- _Aim of the exercise_: Which lines of the listing below contain the word "elements"? Copy each of them.

- _Input_:
- - - - - - -

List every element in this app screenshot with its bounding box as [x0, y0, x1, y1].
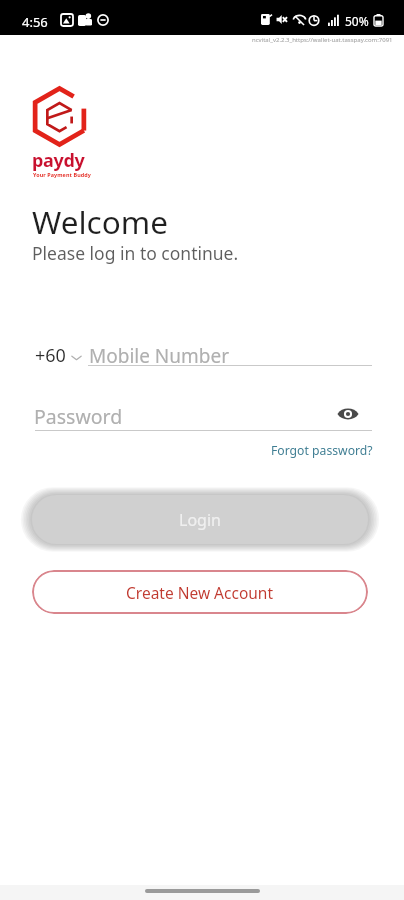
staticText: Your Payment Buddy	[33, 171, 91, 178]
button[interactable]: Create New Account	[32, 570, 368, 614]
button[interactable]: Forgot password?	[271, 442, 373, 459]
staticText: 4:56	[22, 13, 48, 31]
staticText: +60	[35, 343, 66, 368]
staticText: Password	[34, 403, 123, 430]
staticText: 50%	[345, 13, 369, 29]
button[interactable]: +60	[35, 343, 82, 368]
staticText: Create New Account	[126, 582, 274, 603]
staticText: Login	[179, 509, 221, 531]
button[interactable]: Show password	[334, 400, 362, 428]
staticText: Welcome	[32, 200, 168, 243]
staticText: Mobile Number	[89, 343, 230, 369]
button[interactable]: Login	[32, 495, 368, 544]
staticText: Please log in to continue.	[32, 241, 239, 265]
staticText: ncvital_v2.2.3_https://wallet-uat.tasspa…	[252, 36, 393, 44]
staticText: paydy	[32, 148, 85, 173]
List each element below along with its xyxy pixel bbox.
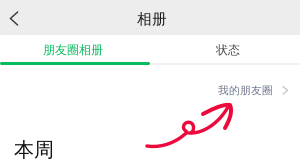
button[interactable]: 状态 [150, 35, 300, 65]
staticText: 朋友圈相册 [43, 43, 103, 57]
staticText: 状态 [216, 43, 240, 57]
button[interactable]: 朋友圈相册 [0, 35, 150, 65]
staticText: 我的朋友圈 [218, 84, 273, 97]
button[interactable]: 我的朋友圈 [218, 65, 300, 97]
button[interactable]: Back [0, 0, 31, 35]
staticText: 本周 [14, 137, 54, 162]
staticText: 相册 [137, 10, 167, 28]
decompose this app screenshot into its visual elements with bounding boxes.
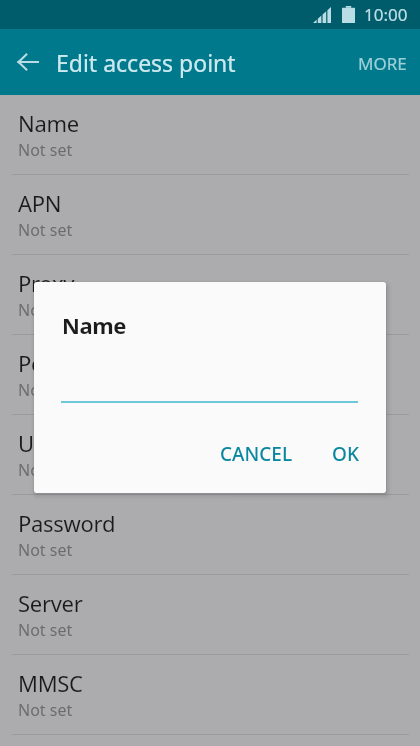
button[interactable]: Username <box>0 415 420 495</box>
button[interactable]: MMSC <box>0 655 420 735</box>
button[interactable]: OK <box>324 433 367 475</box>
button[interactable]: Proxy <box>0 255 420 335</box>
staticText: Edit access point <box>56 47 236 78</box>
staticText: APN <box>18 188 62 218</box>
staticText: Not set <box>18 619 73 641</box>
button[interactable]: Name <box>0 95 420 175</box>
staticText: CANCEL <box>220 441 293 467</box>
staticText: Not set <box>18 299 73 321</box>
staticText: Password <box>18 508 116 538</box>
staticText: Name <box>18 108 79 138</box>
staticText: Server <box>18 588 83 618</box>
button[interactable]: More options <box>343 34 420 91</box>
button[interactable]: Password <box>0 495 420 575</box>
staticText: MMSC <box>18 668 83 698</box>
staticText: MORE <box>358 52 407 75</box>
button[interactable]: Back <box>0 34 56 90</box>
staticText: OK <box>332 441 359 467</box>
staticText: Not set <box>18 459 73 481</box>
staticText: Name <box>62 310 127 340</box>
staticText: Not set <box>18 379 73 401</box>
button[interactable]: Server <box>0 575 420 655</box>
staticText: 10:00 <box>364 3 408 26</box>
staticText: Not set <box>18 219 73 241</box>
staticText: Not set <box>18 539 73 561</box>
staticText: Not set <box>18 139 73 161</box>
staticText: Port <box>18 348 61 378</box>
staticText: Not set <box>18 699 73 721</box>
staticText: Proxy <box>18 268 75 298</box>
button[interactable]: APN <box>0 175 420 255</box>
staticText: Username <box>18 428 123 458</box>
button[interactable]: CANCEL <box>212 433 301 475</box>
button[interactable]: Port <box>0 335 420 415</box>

- - - - - - -

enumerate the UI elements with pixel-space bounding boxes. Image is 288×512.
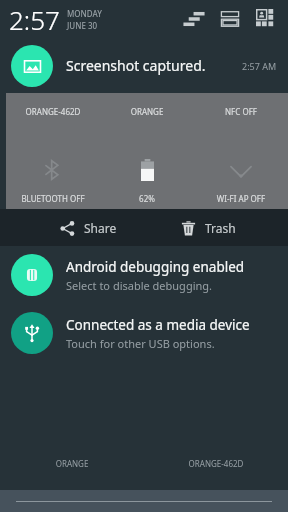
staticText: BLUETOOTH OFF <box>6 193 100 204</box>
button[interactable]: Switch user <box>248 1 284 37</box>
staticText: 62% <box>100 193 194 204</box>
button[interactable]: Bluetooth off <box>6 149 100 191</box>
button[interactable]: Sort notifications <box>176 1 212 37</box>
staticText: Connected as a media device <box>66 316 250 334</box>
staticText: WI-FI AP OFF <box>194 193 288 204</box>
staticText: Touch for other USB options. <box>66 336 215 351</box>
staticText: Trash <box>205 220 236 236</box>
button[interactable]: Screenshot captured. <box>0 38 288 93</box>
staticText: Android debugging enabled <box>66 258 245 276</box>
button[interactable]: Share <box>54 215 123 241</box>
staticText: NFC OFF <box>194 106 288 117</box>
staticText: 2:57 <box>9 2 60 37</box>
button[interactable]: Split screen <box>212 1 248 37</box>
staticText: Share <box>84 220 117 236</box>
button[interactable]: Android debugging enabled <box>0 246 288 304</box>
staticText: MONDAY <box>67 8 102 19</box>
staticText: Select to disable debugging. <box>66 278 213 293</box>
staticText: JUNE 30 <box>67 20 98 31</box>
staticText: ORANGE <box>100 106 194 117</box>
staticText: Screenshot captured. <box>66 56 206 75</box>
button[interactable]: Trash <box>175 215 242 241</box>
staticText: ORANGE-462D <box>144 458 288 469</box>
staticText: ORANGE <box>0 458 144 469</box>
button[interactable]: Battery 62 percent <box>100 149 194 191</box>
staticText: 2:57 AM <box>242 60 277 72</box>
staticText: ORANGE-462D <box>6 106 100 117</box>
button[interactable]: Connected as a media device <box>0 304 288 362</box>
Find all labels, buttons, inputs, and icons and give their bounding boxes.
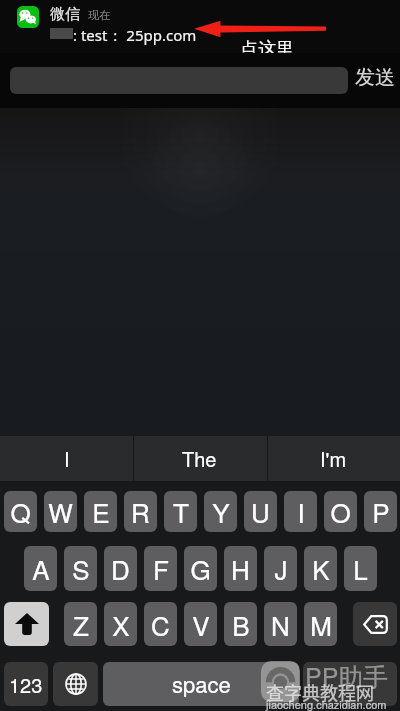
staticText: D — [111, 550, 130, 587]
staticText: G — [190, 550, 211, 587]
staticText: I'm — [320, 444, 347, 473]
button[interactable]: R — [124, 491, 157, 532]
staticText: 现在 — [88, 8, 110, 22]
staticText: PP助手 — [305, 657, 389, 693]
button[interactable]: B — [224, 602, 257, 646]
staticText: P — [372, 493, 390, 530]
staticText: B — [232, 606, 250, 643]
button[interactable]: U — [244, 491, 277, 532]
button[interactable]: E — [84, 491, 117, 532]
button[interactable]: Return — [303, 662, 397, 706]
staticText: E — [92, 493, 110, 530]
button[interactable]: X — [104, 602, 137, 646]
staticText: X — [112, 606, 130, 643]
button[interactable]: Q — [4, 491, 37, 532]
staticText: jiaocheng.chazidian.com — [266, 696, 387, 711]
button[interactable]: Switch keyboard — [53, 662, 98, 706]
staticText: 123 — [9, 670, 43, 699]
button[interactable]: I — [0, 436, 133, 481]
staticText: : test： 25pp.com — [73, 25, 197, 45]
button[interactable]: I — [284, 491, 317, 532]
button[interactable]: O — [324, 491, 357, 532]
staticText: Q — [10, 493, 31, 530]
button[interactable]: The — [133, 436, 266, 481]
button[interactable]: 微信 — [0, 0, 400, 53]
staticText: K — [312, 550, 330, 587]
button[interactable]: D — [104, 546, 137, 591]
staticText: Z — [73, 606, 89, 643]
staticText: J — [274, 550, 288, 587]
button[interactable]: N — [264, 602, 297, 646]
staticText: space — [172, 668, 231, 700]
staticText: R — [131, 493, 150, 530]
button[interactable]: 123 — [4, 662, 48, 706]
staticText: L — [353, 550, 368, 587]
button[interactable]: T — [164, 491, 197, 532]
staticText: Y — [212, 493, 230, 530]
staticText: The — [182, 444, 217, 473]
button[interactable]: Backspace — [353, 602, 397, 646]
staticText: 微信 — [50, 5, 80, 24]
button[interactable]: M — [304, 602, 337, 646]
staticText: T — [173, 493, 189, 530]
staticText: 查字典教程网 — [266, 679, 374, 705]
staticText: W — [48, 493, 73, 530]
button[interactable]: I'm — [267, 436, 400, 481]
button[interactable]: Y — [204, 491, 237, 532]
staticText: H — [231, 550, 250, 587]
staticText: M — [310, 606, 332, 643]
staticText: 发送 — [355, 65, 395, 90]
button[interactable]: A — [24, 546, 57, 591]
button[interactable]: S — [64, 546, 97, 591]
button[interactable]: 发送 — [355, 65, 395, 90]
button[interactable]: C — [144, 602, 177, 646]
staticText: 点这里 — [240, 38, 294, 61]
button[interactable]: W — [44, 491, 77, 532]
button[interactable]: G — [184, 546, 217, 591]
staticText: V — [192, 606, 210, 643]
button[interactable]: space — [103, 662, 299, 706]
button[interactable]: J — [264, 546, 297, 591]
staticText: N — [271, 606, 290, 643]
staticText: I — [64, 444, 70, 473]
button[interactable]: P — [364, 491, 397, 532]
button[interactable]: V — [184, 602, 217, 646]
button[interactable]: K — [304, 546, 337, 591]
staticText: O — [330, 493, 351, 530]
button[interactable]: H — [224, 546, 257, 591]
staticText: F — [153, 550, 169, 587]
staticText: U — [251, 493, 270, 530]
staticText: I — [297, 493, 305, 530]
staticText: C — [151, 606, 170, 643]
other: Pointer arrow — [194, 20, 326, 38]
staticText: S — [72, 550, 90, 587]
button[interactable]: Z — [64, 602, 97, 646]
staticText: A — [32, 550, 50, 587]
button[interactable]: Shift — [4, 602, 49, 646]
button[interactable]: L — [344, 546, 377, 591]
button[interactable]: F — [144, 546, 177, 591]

- - - - - - -

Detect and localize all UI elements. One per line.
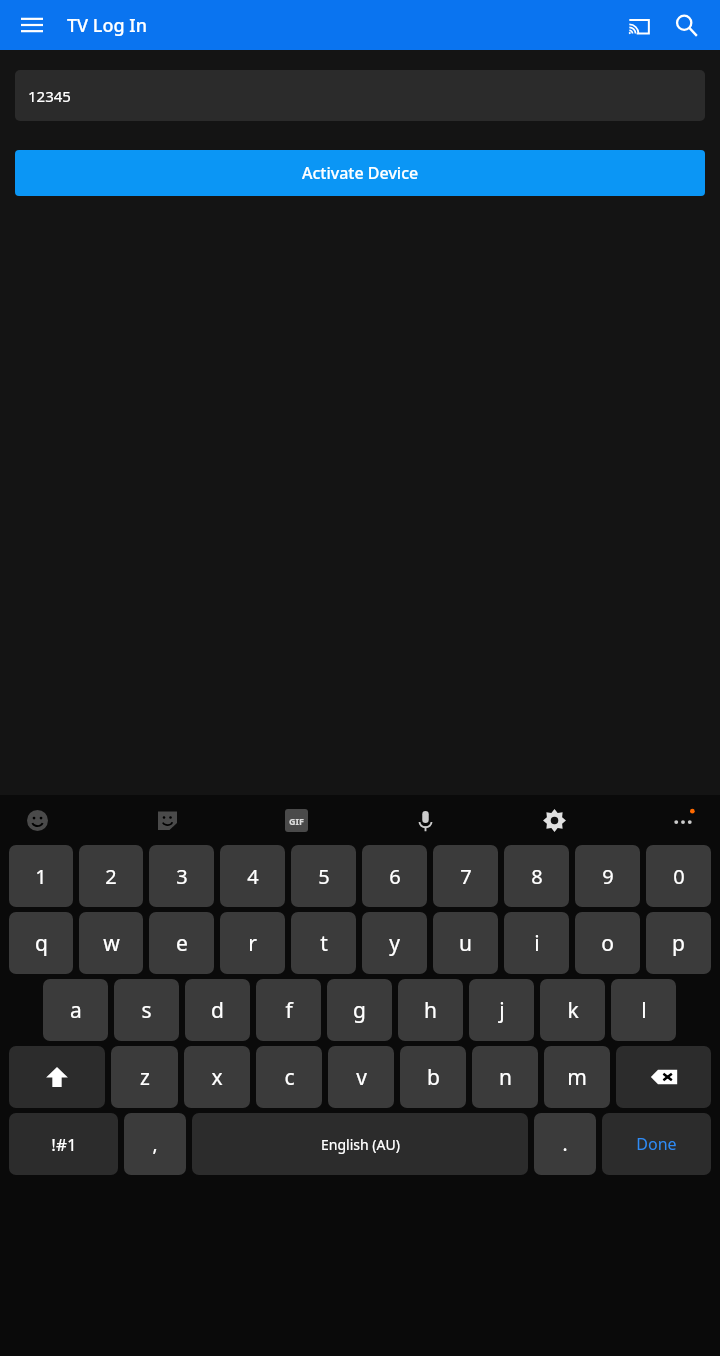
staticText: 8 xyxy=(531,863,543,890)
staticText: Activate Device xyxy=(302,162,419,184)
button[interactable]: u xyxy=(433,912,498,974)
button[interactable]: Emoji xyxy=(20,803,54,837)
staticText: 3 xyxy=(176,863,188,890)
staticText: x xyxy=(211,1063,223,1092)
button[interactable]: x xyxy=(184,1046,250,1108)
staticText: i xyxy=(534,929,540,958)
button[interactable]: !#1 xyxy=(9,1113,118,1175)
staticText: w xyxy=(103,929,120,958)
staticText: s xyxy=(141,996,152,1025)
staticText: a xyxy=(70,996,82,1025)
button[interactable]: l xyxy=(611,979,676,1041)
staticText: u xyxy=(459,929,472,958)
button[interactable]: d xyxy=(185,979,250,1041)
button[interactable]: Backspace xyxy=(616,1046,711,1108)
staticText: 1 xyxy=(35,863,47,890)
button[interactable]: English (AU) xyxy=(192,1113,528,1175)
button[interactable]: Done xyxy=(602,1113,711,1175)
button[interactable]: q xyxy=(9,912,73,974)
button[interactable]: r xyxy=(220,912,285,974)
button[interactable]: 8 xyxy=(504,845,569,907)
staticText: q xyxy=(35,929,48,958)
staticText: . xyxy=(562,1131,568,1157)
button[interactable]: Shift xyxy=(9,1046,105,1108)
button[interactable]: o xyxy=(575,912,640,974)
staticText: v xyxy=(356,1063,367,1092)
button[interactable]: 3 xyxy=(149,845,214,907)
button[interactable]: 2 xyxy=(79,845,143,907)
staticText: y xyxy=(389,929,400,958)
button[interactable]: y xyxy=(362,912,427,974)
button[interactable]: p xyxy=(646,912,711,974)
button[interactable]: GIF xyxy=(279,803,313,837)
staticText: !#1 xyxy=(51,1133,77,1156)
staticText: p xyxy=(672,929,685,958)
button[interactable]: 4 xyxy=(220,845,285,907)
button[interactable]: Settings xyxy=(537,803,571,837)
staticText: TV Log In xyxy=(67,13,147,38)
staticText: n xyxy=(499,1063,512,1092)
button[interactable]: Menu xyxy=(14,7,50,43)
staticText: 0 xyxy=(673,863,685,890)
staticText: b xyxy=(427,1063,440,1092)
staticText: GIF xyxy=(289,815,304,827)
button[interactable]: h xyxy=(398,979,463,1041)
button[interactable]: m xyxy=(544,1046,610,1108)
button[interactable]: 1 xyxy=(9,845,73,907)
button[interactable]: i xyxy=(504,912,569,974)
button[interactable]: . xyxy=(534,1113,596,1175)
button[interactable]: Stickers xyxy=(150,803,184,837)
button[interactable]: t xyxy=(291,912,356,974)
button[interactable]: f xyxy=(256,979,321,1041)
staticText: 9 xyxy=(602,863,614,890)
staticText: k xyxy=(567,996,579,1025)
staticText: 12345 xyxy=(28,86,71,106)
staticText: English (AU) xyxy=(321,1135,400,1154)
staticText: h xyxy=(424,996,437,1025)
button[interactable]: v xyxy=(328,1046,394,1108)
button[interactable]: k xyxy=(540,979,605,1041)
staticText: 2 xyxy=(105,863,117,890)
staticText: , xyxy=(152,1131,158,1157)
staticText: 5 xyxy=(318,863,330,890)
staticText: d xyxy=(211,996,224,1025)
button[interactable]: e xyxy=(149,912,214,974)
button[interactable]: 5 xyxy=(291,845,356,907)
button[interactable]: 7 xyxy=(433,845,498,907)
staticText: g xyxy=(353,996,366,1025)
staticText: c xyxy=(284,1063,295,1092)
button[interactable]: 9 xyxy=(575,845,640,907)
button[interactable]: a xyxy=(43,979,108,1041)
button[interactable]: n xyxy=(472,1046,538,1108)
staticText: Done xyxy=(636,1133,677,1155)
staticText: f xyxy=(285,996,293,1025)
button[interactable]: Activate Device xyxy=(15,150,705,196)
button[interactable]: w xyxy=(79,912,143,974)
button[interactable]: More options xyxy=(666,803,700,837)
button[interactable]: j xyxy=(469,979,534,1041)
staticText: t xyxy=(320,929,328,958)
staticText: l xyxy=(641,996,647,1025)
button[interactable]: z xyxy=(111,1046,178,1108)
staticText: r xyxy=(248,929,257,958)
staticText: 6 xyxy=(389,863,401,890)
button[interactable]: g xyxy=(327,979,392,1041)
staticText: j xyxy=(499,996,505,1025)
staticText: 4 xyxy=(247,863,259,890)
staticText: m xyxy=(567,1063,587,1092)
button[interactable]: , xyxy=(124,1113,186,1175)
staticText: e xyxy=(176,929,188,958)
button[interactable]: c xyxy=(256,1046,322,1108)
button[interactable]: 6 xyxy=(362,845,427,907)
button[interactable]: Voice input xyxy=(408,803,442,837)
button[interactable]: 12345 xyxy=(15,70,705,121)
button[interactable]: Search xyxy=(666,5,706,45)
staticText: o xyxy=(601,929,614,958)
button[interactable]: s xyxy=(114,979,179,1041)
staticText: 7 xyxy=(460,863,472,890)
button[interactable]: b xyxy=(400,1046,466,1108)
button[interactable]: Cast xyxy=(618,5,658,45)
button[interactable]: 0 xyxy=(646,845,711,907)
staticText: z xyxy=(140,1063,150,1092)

- - - - - - -

- _Your response_:
decompose this app screenshot into its visual elements with bounding boxes.
enumerate the UI elements with pixel-space bounding boxes. Image is 288×512.
Detect and localize all UI elements. One per line.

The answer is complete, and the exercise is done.